Adam Mena

Personal information
- Full name: Bonifacio Adam Mena
- Date of birth: August 9, 1989 (age 36)
- Place of birth: Holland, Michigan, United States
- Height: 1.78 m (5 ft 10 in)
- Positions: Midfielder; forward;

Youth career
- 2008–2012: Notre Dame Fighting Irish

Senior career*
- Years: Team / Apps / (Gls)
- 2008: West Michigan Edge / 12 / (1)
- 2009: Kalamazoo Outrage / 3 / (0)
- 2009–2011: Indiana Invaders / 16 / (14)
- 2014: Charleston Battery / 9 / (0)

= Adam Mena =

American soccer player (born 1989)

Bonifacio Adam Mena (born August 9, 1989) is an American soccer player who previously played for Charleston Battery in the USL Pro.

==Career==
===College and amateur===
Mena spent his entire college career at the University of Notre Dame.

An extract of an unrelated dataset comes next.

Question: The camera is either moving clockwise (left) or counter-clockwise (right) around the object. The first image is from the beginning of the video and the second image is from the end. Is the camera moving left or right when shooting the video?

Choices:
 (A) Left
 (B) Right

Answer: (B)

After going through the entire 2008 season without making an appearance, Mena made 16 appearances in 2009 and tallied one goal. In 2010, Mena made 20 appearances and finished the year with two goals. In 2011, he appeared in 18 matches and finished the year with three goals and five assists. In 2012, Mena decided to return to Notre Dame for a fifth year, however his season was cut short after suffering a season-ending injury in the opener against Duke.

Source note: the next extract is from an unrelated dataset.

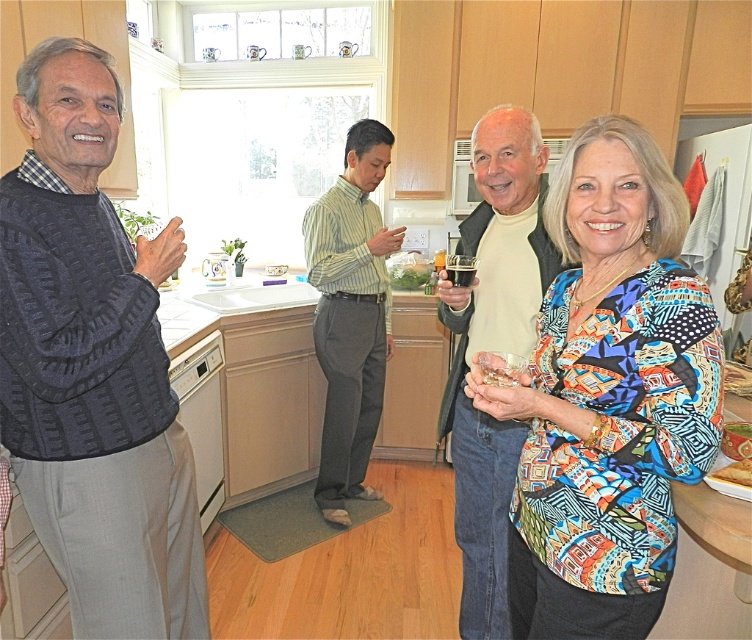 You are at a party and want to introduce yourself to both the person wearing the light beige sweater at center and the person wearing the green striped shirt at center. If you start from the left side of the image, which person should you approach first?

The green striped shirt at center is to the left of the light beige sweater at center, so you should approach the person wearing the green striped shirt at center first when starting from the left side of the image.

You are trying to place a new kitchen appliance that requires a height clearance of 1.8 meters. Given the white plastic dishwasher at lower left and the translucent glass at center, which object is more likely to meet the height requirement?

The white plastic dishwasher at lower left is much taller than the translucent glass at center, so it is more likely to meet the height requirement of 1.8 meters.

During his time at Notre Dame, Mena also played in the USL Premier Development League with West Michigan Edge, Kalamazoo Outrage and Indiana Invaders.

===Professional===
On January 22, 2013, Mena was drafted 10th overall in the 2013 MLS Supplemental Draft by Vancouver Whitecaps FC. However, he did not sign with the club. On March 21, 2014, it was announced that Mena had joined USL Pro club Charleston Battery for the 2014 season. He made his professional the following day in a 1–1 draw with defending USL Pro champions Orlando City.